DESCRIPTION OF SYMBOLS 1 Imaging device 2 Lower substrate 3 Microcavity array 4 Frame seal 5 Upper plate 6 Sample injection / suction part 7 Sample injection / suction part 8 Through hole 9 Fine through hole 11 Open window 12 Open window 13 Light receiving surface 14 Solid imaging device 17 Transparent Substrate 20 Double gate transistor (photoelectric conversion element)
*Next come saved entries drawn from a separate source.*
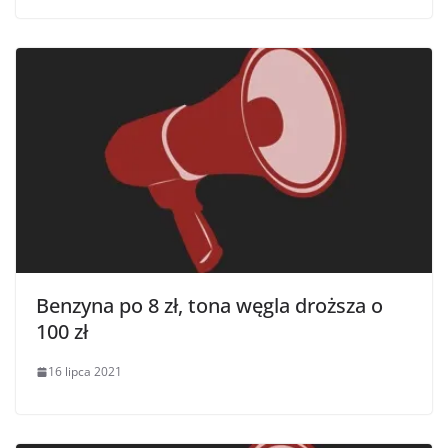
Benzyna po 8 zł, tona węgla droższa o
100 zł
16 lipca 2021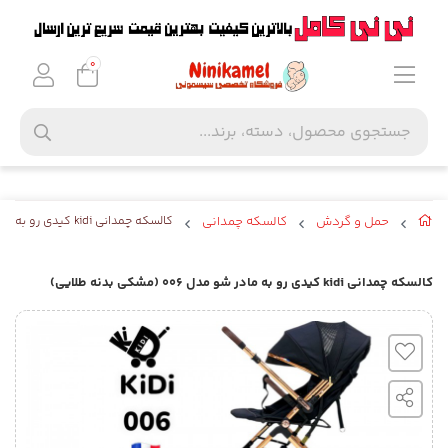
0
حمل و گردش
کالسکه چمدانی
کالسکه چمدانی kidi کیدی رو به مادر شو مدل ۰۰۶ (مشکی بدنه طلایی)
کالسکه چمدانی kidi کیدی رو به مادر شو مدل ۰۰۶ (مشکی بدنه طلایی)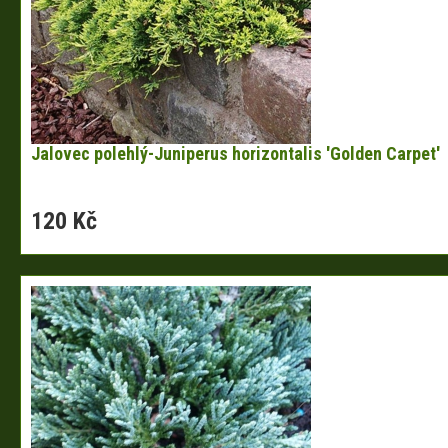
Jalovec polehlý-Juniperus horizontalis 'Golden Carpet'
120 Kč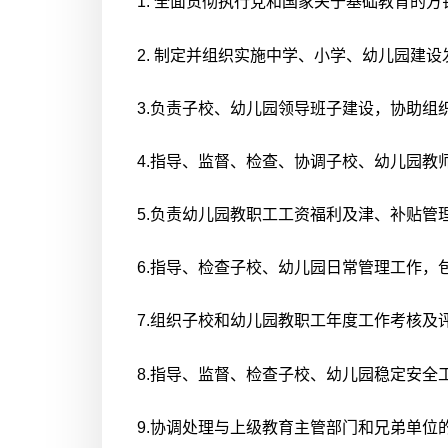
1. 全面贯彻执行党和国家关于基础教育的
2. 制定并组织实施中学、小学、幼儿园建设
3.负责子校、幼儿园领导班子建设，协助组
4.指导、监督、检查、协调子校、幼儿园
5.负责幼儿园教职工工资福利及津、补贴管
6.指导、检查子校、幼儿园日常管理工作
7.组织子校和幼儿园教职工年度工作考核及
8.指导、监督、检查子校、幼儿园稳定安全
9.协调处理与上级教育主管部门和兄弟单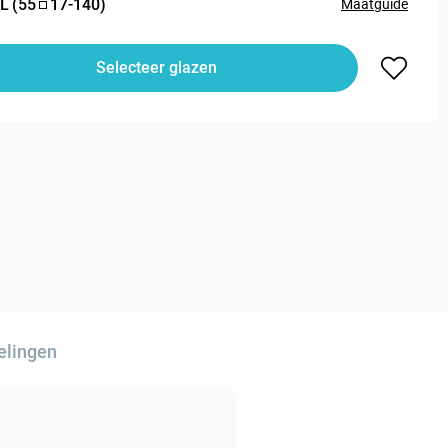
L
(
55
17
-
140
)
Maatguide
Selecteer glazen
elingen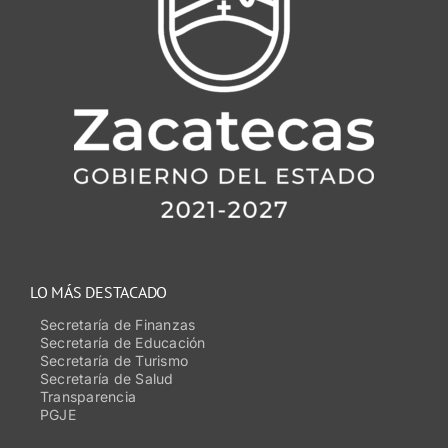
LO MÁS DESTACADO
Secretaría de Finanzas
Secretaría de Educación
Secretaría de Turismo
Secretaría de Salud
Transparencia
PGJE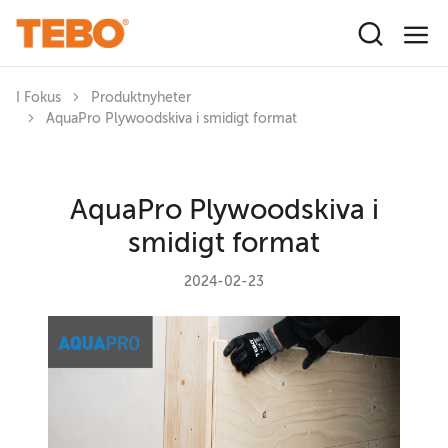
Hoppa till huvudinnehåll
I Fokus
Produktnyheter
AquaPro Plywoodskiva i smidigt format
AquaPro Plywoodskiva i
smidigt format
2024-02-23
21 Bottom gate electrode 27 Source electrode 28 Drain electrode 31 Top gate electrode 32 Insulating film 41 Bottom gate line 42 Source line 43 Drain line 44 Top gate line

Claims (4)

A cell analysis device in which a microchannel device having a microcavity array capable of capturing cells in a sample is constructed on the light receiving surface of an imaging device having a photoelectric conversion element provided with the light receiving surface facing upward. ,
The microchannel device is mounted on the light receiving surface of the imaging device, and a lower portion provided with an opening window for forming a sample storage groove for trapping a sample solution containing cells in cooperation with the light receiving surface of the imaging device A substrate,
A plurality of fine through-holes stacked and mounted on the upper surface of the lower substrate and controlled in cell diameter, number of holes, and arrangement, and a microcavity array having through-holes for supplying and discharging a sample solution;
A sample injection / suction part for supplying or aspirating a sample from the upper side of the microcavity array and a sample from the lower side of the microcavity array are stacked and mounted on the upper surface of the microcavity array. Or an upper flat plate provided with an opening window for forming a chamber for trapping a sample solution containing cells in cooperation with the upper surface of the fine through-holes of the microcavity array, comprising a sample injection / suction part for aspiration, the including cells analyzer. In pore size of the microcavities array micro through holes 2 to 20 [mu] m, the cell analyzing apparatus according to claim 1, wherein the hole spacing is 10 to 100 [mu] m. The cell analyzer according to claim 1 or 2 , wherein the upper flat plate is made of plastic, glass or metal. A cell characterized in that the cell analysis apparatus according to any one of claims 1 to 3 is used to capture a cell contained in a sample in a microcavity array, and image a cell-derived signal under light irradiation. analysis method.